Real Estate

Buying a condo in Florida

  • Last Updated:
  • Aug 26th, 2017 8:50 am
[OP]
Banned
Nov 21, 2009
2465 posts
1042 upvotes

Buying a condo in Florida

Hey everyone,

Looking to hear from anyone that has any experience with being a Canadian citizen and purchasing a condo as a vacation getaway in Florida and rents it out when not in use.

Talk about CAD credit, US credit, mortgages, loans, down payments for canadians vs americans... Insurances, hurricane insurances, etc..

I wanna hear horror stories, good things, everything you guys can share.. anything I should be warned about, etc etc.. hidden fees, buying in US or CAD... anything...

I want to know it all... Really want to consider doing something like this in the near feature so I gotta start somewhere.
18 replies
Deal Addict
Feb 5, 2009
2808 posts
938 upvotes
Newmarket
add filing US taxes and estate planning to your points of interest.
Deal Addict
Nov 26, 2004
3510 posts
2427 upvotes
flash67 wrote:
Looking to hear from anyone that has any experience with being a Canadian citizen and purchasing a condo as a vacation getaway in Florida and rents it out when not in use.
Which part of Florida are you looking at? If you're looking for a vacation property to rent out, I would recommend looking at getting a minimum 3bed 2 bath single family home preferably with a covered pool/spa and a lanai as you would not have to compete with the thousands of all suite hotels as well as time shares.
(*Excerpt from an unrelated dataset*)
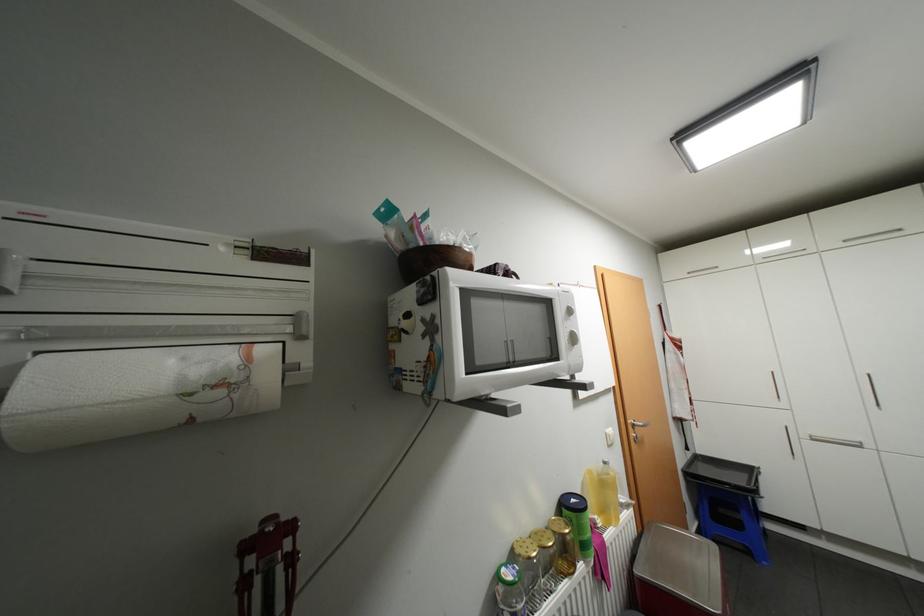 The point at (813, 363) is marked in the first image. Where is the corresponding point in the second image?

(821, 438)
Also, make sure whatever you're purchasing is zone for short term rentals. Not all properties allows for short term rentals in Florida.
flash67 wrote: Talk about CAD credit, US credit, mortgages, loans, down payments for canadians vs americans... Insurances, hurricane insurances, etc..
For financing on a vacation home, you can try RBC.
http://www.rbcbank.com/cross-border/us-mortgages.html

If you're buying a condo in the inland area, insurance ranges from $350-$700/year depending on the age of your property, construction material used, and coverage that is provided by your HOA.
flash67 wrote: I wanna hear horror stories, good things, everything you guys can share.. anything I should be warned about, etc etc.. hidden fees, buying in US or CAD... anything...
I just Google this up, take a look, it provides a pretty good summary.
http://blog.myvr.com/2013/05/30/orlando ... gulations/
[OP]
Banned
Nov 21, 2009
2465 posts
1042 upvotes
William W wrote: Which part of Florida are you looking at? If you're looking for a vacation property to rent out, I would recommend looking at getting a minimum 3bed 2 bath single family home preferably with a covered pool/spa and a lanai as you would not have to compete with the thousands of all suite hotels as well as time shares. Also, make sure whatever you're purchasing is zone for short term rentals. Not all properties allows for short term rentals in Florida.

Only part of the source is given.